Where Captain America had been depicted as everything right and pure about American idealism within the pages of the comic books, Tony Stark is the other side of the coin; for profit, for personal glory and and just cocky enough to believe that his way is always the right way-qualities that have been magnificently transferred to the big screen by Robert Downey, Jr. He is the consummate capitalist, industrialist American dream or nightmare, depending on your viewpoint.
But aside from the catchy, Mad Men-style theme songs from the 60's, Stark was a war profiteer from the very beginning as he was operating alongside the United States military during the early days of the Iron Man imprint, "terrorist" agents in the Vietnam War. It was all about national defense, modern advancements and technological wizardry overcoming all ills.

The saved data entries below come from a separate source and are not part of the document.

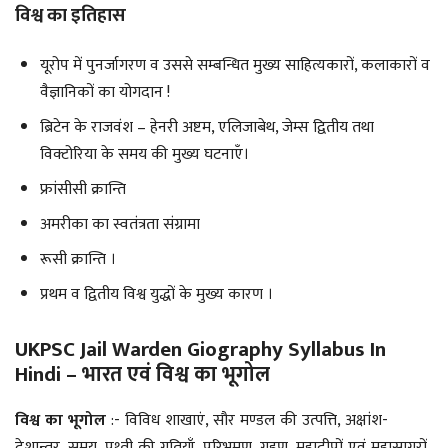
विश्व का इतिहास
यूरोप में पुनर्जागरण व उससे सम्बन्धित मुख्य साहित्यकारों, कलाकारों व
वैज्ञानिकों का योगदान !
ब्रिटेन के राजवंश – हेनरी अष्टम, एलिजाबेथ, जेम्स द्वितीय तथा
विक्टोरिया के समय की मुख्य घटनाएँ।
फ्रांसीसी क्रान्ति
अमरीका का स्वतंत्रता संग्रामा
रूसी क्रान्ति ।
प्रथम व द्वितीय विश्व युद्धों के मुख्य कारण ।
UKPSC Jail Warden Giography Syllabus In
Hindi – भारत एवं विश्व का भूगोल
विश्व का भूगोल
:- विविध शाखाएं, सौर मण्डल की उत्पत्ति, अक्षांश-
देशान्तर, समय, पृथ्वी की गतियाँ, परिभ्रमण, ग्रहण, महाद्वीपों एवं महासागरों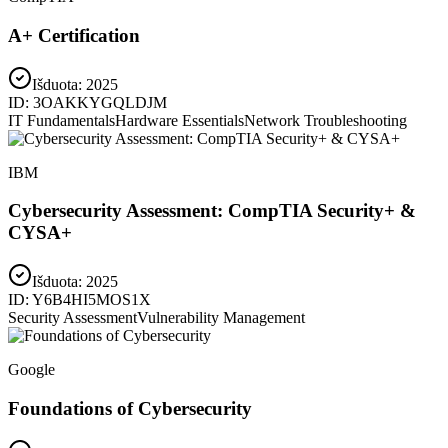
A+ Certification
Išduota:
2025
ID:
3OAKKYGQLDJM
IT Fundamentals
Hardware Essentials
Network Troubleshooting
IBM
Cybersecurity Assessment: CompTIA Security+ &
CYSA+
Išduota:
2025
ID:
Y6B4HI5MOS1X
Security Assessment
Vulnerability Management
Google
Foundations of Cybersecurity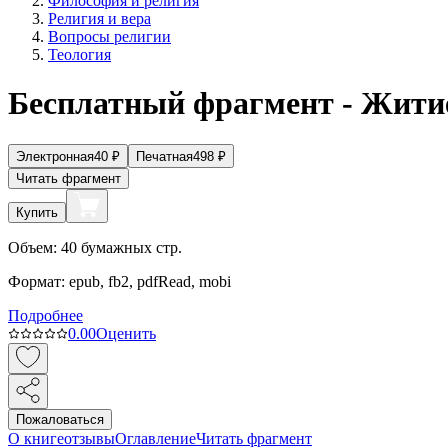
Философия и религия
Религия и вера
Вопросы религии
Теология
Бесплатный фрагмент - Жити
Электронная
40
₽
Печатная
498
₽
Читать фрагмент
Купить
Объем:
40
бумажных стр.
Формат:
epub, fb2, pdfRead, mobi
Подробнее
0.0
0
Оценить
Пожаловаться
О книге
отзывы
Оглавление
Читать фрагмент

Being big on urban appeal, Iron Man was a favorite among my friends and I. In fact, he had so much hood clout for his debonair persona, womanizing ways and vast fortune that Wu Tang Clan member Ghostface Killah chose Tony Stark as his alter ego on wax.
He also had a cool homeboy with an Afro in James “Rhodey” Rhodes. Stark was so cool that he would eventually give his trusted friend Rhodes a chance to occupy an armor suit of his own in Iron Man #118, the first issue in which Rhodes would don the armor and title of War Machine.
Like many characters created decades ago, Iron Man was reflective of the days in which he was created. For example, one of Iron Man’s greatest enemies is the Mandarin. While one cannot know for certain, it is likely Tony Stark’s first archenemy being of Asian descent was reflective of American society at the time.
Any wonder why he was named after a region in China? Yes, he was also a descendant of Genghis Khan, martial arts expert and a genius. How many racial stereotypes there? His very first mission is to steal missiles and spy planes built by Stark Industries.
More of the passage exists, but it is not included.